Annie Hardy : Il faut d’abord préciser que l’événement que nous organisons ne vise pas à célébrer uniquement les films de famille en pellicule. Le fait que nous ayons offert l’inspection et la projection des films de nos visiteurs seulement dans des formats pellicule l’an dernier a pu donner cette impression, mais en réalité, la raison pour laquelle nous n’avons pas fait mention des films de famille de format vidéo ou numérique l’an dernier est d’ordre strictement logistique. Dans le cadre de cette première édition, nous ne possédions tout simplement pas les ressources nécessaires à la manipulation d’autres formats que le 8 mm, le Super 8 et le 16 mm, ce qui s’applique aux divers formats vidéo et numérique mais aussi au 9.5 mm, par exemple. Nous tentons chaque année d’offrir un peu plus, et cette année, nous accueillerons également les visiteurs qui apporteront des films en format VHS, Beta et Hi8.
 
Après, il y a parfois une question de préférence personnelle ou d’école de pensée dans la façon dont les gens considèrent les différents formats. Louis, par exemple, est très pro-pellicule. Pour ma part, je trouve que chaque format a son charme particulier et je n’ai pas de réelle préférence. Et, bien que le contenant m’intéresse vivement, c’est avant tout le contenu des films qui me passionne.
 
Louis Pelletier : Pour moi, c’est entre autres une forme de résistance contre l’obsolescence programmée. Nous avons récemment fait des tests avec un projecteur 16 mm des années 1920, et il nous a suffit de quelques gouttes d’huile pour le remettre en marche.
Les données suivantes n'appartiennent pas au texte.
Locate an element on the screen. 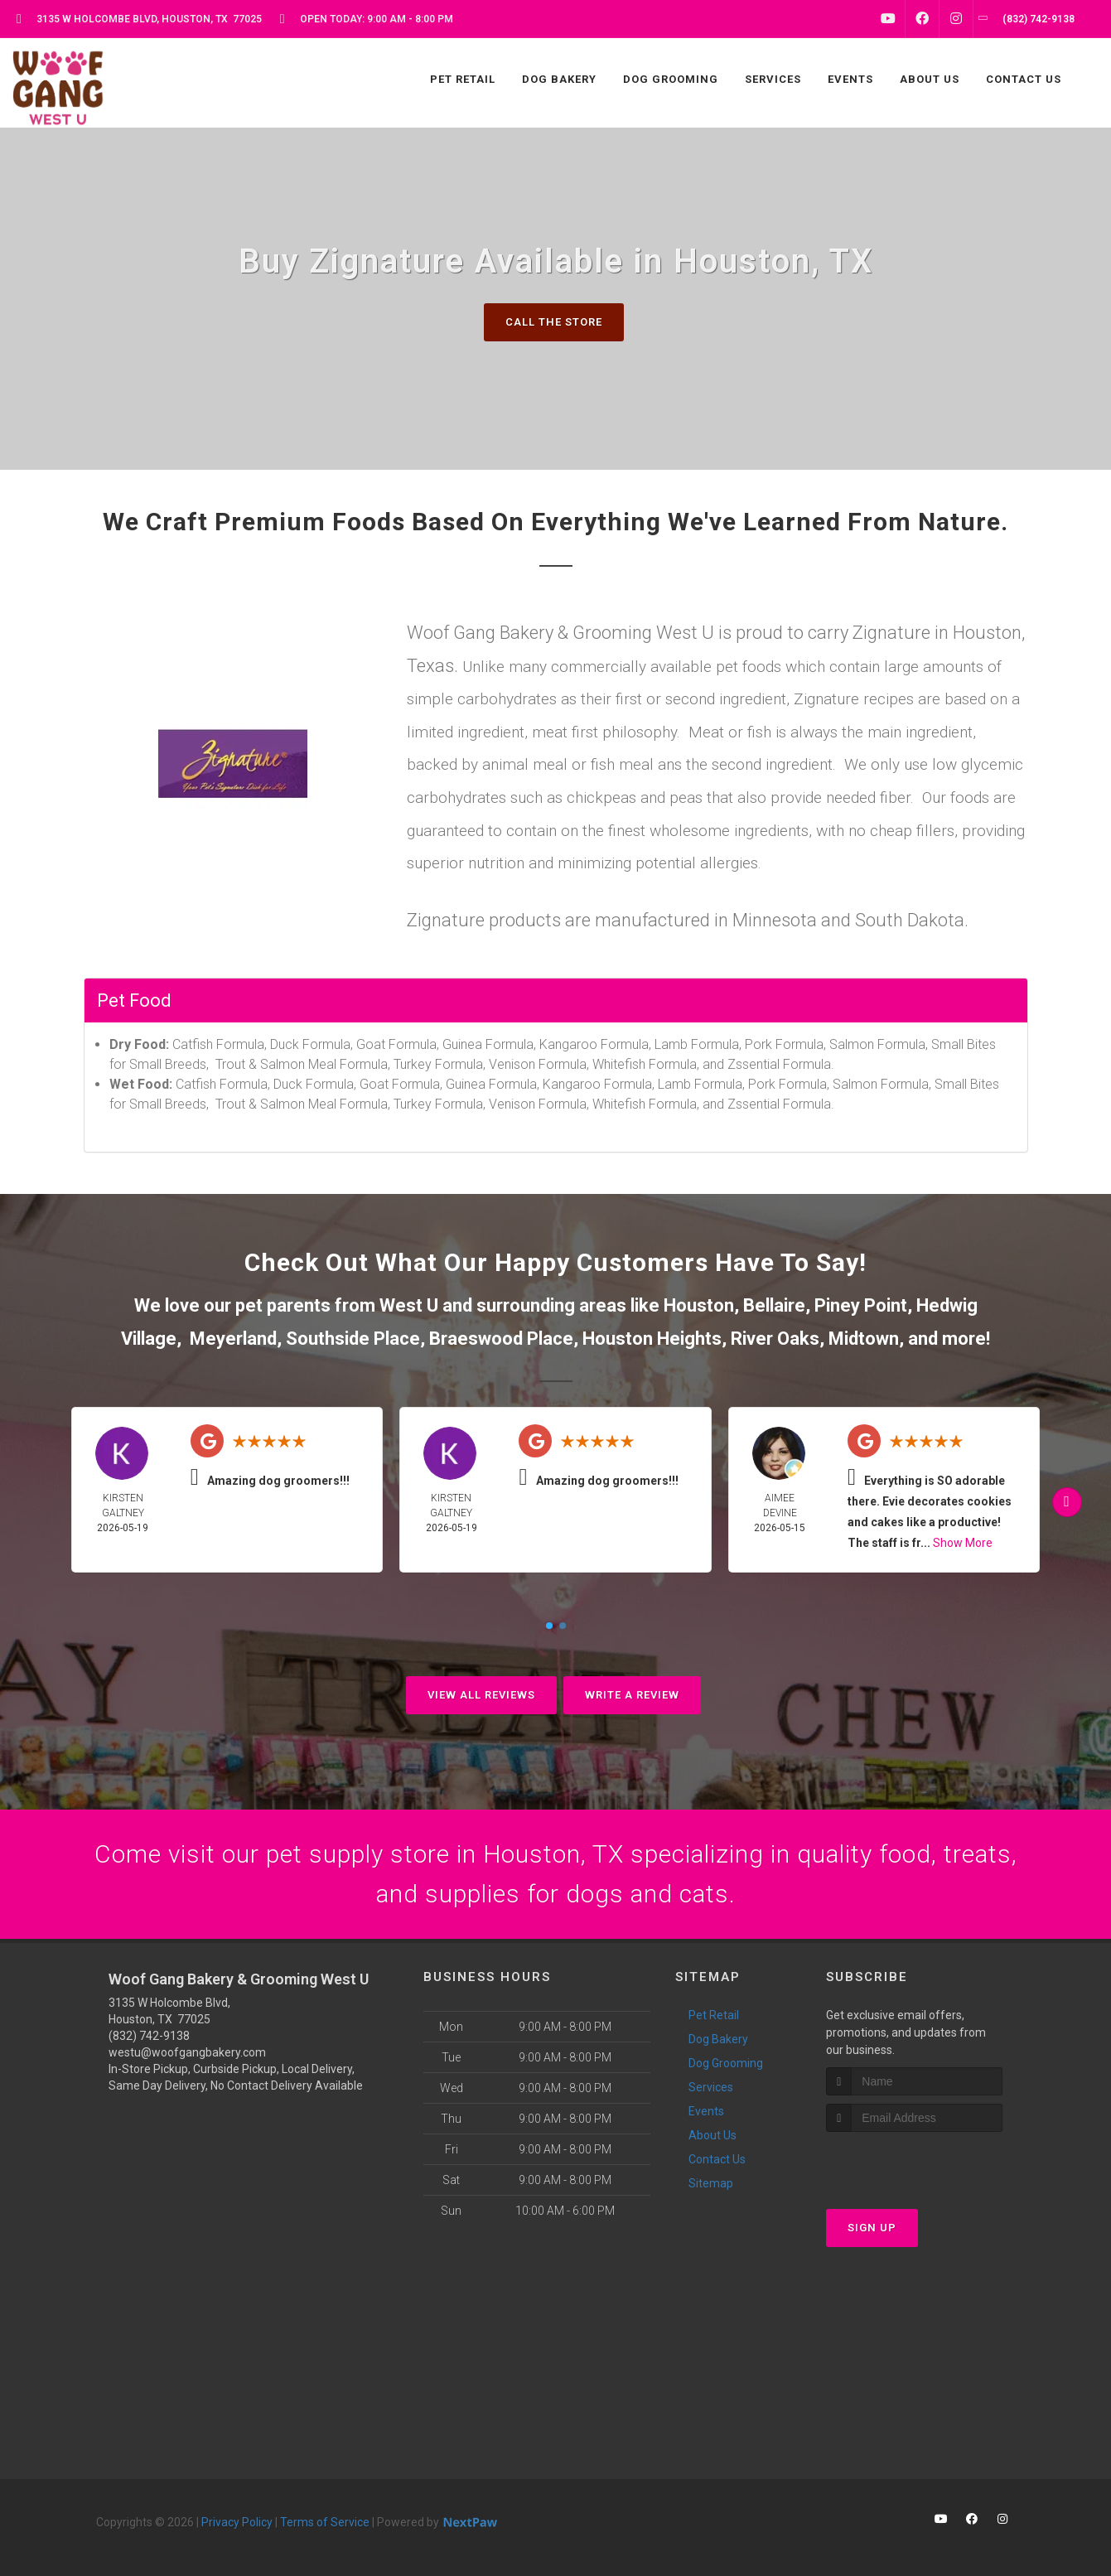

Il y a un plaisir à utiliser des objets bien conçus et bien fabriqués, aussi obsolète leur technologie puisse-t-elle être. J’ai aussi des films qui ont près de 90 ans, et qui ont visiblement passé plusieurs années entreposés dans des conditions moins qu’idéales. Ils sont malgré tout encore parfaitement présentables. Un disque dur a une durée de vie de cinq ou dix ans… On produit énormément de nos jours, mais nous ne laisserons probablement pas grand chose aux gens qui fréquenteront les marchés aux puces dans 50 ou 100 ans à la recherche d’images d’époques révolues. Je suis par ailleurs convaincu que la pellicule capte une chose essentielle échappant au capteur : la nature organique de l’expérience humaine. La répartition aléatoire du grain du film, de même que le scintillement et le léger tremblement de l’image cinématographique entrent plus naturellement en résonance avec l’humain. Il y a une base scientifique à ça, j’en suis certain.
 
Panorama-cinéma : Et pourquoi les films de famille en particulier ? Pensez-vous aussi à mettre en valeur le cinéma amateur qui a pu se faire sur ces mêmes formats ? À ces mêmes époques ?
 
Annie Hardy : Absolument, d’ailleurs, nous organisons un ciné-concert à la fin de l’événement, à 21h, qui est consacré au cinéaste amateur montréalais Maurice Gagnon, et qui présentera à la fois ses films de famille, ses actualités et ses fictions.
 
Louis Pelletier : Le « home » au cœur du nom original de l’événement, « Home Movie Day », recoupe tant le cinéma « fait maison », c’est-à-dire le cinéma amateur, que les films ayant le home ou la sphère domestique comme thème. Par ailleurs, les frontières entre les différentes formes de cinéma non-professionnel sont assez poreuses et je ne vois pas trop l’intérêt d’enfermer les diverses manifestation du cinéma fait maison dans des catégories rigides. Prenons le cas de Maurice Gagnon, sur qui je travaille depuis maintenant deux ans. Gagnon a tourné tant des films montrant sa tante de 93 ans et son neveu de quatre ans que des fictions, dont U-742, une histoire délirante de cinquième colonne nazie basée sur l’île d’Anticosti. Mais même cette production amateur des plus ambitieuses fonctionne toujours comme un film de famille, puisque les acteurs sont tous des amis et des collègues du gars qui tient la caméra.



 

Panorama-cinéma : Dans ces films, prenez-vous davantage plaisir à revisiter des fragments de notre histoire collective, ou portez-vous plutôt votre dévolu sur le matériau filmique ?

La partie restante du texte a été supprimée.